Omit every picture and return the rest of the data unaltered.

Provided records:
◇ ◇ ◇ ◇ ◇
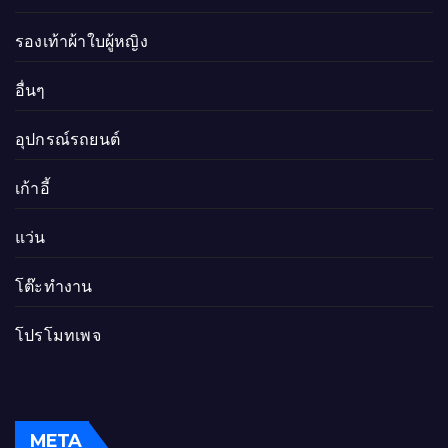
รองเท้าผ้าใบผู้หญิง
อื่นๆ
อุปกรณ์รถยนต์
เก้าอี้
แว่น
โต๊ะทำงาน
โปรโมทเพจ
META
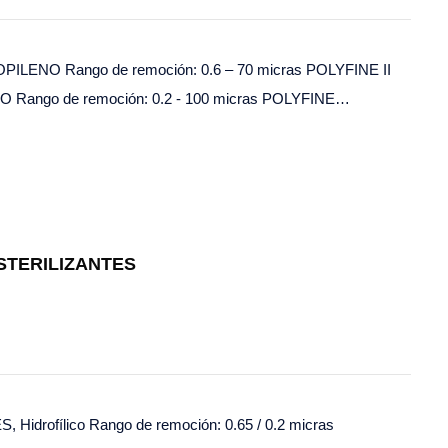
ROPILENO Rango de remoción: 0.6 – 70 micras POLYFINE II
NO Rango de remoción: 0.2 - 100 micras POLYFINE…
STERILIZANTES
, Hidrofílico Rango de remoción: 0.65 / 0.2 micras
◇ ◇ ◇ ◇ ◇
Written reply:
รองเท้าผ้าใบผู้หญิง
อื่นๆ
อุปกรณ์รถยนต์
เก้าอี้
แว่น
โต๊ะทำงาน
โปรโมทเพจ
META
ROPILENO Rango de remoción: 0.6 – 70 micras POLYFINE II
NO Rango de remoción: 0.2 - 100 micras POLYFINE…
STERILIZANTES
, Hidrofílico Rango de remoción: 0.65 / 0.2 micras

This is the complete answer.